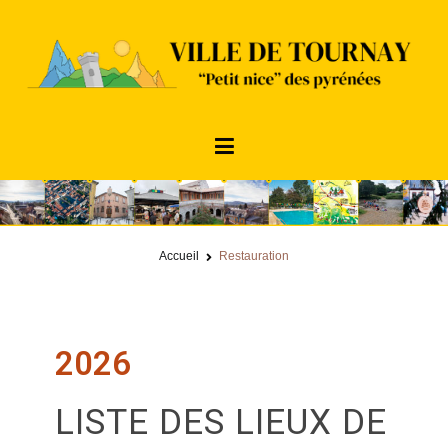
Mairie de Tournay / Hautes-Pyrénées
Bienvenue sur le site de la ville de Tournay, le "Petit Nice" des Pyrénées !
Accueil
Restauration
2026
LISTE DES LIEUX DE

※ ※ ※

* _What is needed_
The entries above need to be repeated word for word, minus their pictures.

* _Reply to the exercise_
Mairie de Tournay / Hautes-Pyrénées
Bienvenue sur le site de la ville de Tournay, le "Petit Nice" des Pyrénées !
Accueil
Restauration
2026
LISTE DES LIEUX DE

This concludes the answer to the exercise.